Saved entries
————————
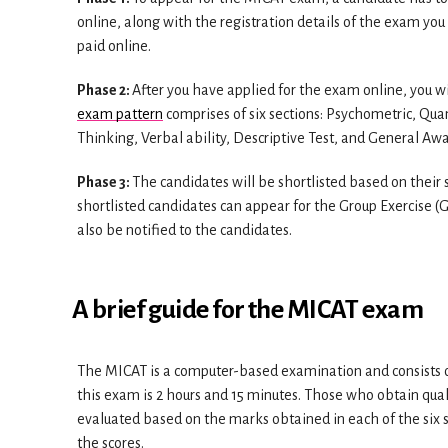
online, along with the registration details of the exam you
paid online.
Phase 2:
After you have applied for the exam online, you 
exam pattern
comprises of six sections: Psychometric, Qua
Thinking, Verbal ability, Descriptive Test, and General Aw
Phase 3:
The candidates will be shortlisted based on the
shortlisted candidates can appear for the Group Exercise (G
also be notified to the candidates.
A brief guide for the MICAT exam
The MICAT is a computer-based examination and consists o
this exam is 2 hours and 15 minutes. Those who obtain quali
evaluated based on the marks obtained in each of the six s
the scores.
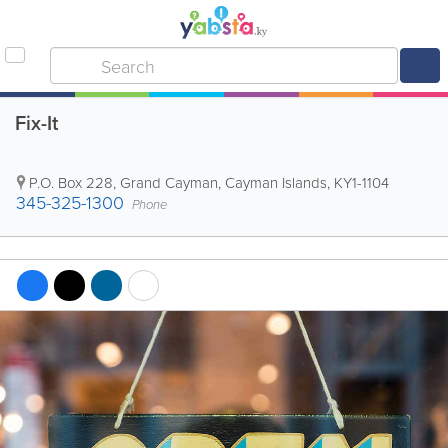
Fix-It
P.O. Box 228
,
Grand Cayman
,
Cayman Islands
,
KY1-1104
345-325-1300
Phone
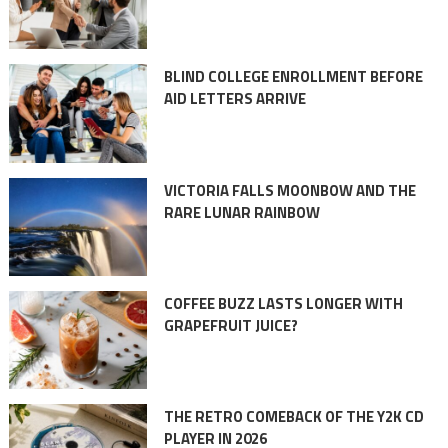
BLIND COLLEGE ENROLLMENT BEFORE
AID LETTERS ARRIVE
VICTORIA FALLS MOONBOW AND THE
RARE LUNAR RAINBOW
COFFEE BUZZ LASTS LONGER WITH
GRAPEFRUIT JUICE?
THE RETRO COMEBACK OF THE Y2K CD
PLAYER IN 2026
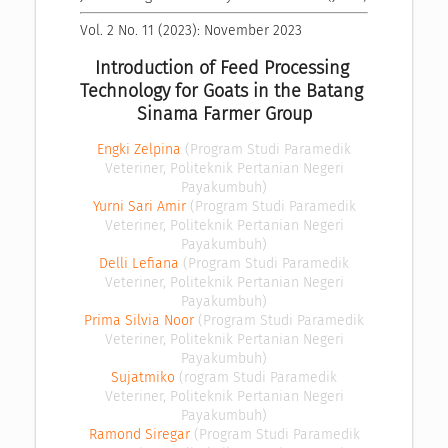
Vol. 2 No. 11 (2023): November 2023
Introduction of Feed Processing 
Technology for Goats in the Batang 
Sinama Farmer Group
Engki Zelpina
(Program Studi Paramedik
Veteriner, Politeknik Pertanian Negeri
Payakumbuh)
Yurni Sari Amir
(Program Studi Paramedik
Veteriner, Politeknik Pertanian Negeri
Payakumbuh)
Delli Lefiana
(Program Studi Paramedik
Veteriner, Politeknik Pertanian Negeri
Payakumbuh)
Prima Silvia Noor
(Program Studi Paramedik
Veteriner, Politeknik Pertanian Negeri
Payakumbuh)
Sujatmiko
(rogram Studi Paramedik
Veteriner, Politeknik Pertanian Negeri
Payakumbuh)
Ramond Siregar
(Program Studi Paramedik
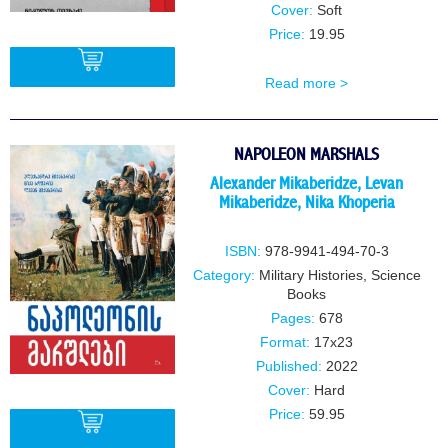
Cover:
Soft
Price:
19.95
Read more >
BUY
NAPOLEON MARSHALS
Alexander Mikaberidze
,
Levan
Mikaberidze
,
Nika Khoperia
ISBN:
978-9941-494-70-3
Category:
Military Histories
,
Science
Books
Pages:
678
Format:
17x23
Published:
2022
Cover:
Hard
Price:
59.95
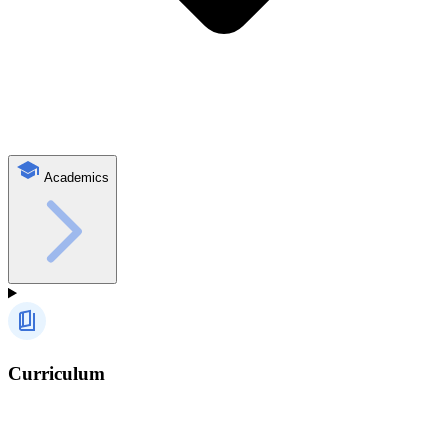
Academics
Curriculum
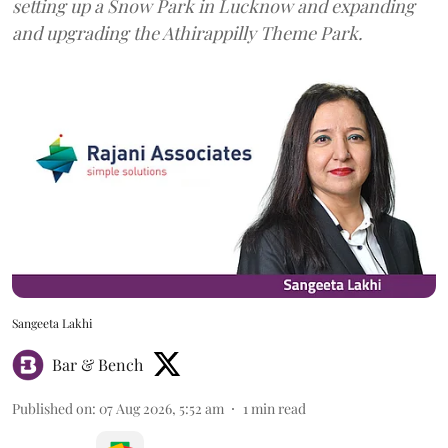
setting up a Snow Park in Lucknow and expanding
and upgrading the Athirappilly Theme Park.
Sangeeta Lakhi
Bar & Bench
Published on
:
07 Aug 2026, 5:52 am
1
min read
————————
◆ Assignment: Look through the entries above; copy every line holding the string "based".

◆ Response:
The candidates will be shortlisted based on the
The MICAT is a computer-based examination and consists o
evaluated based on the marks obtained in each of the six s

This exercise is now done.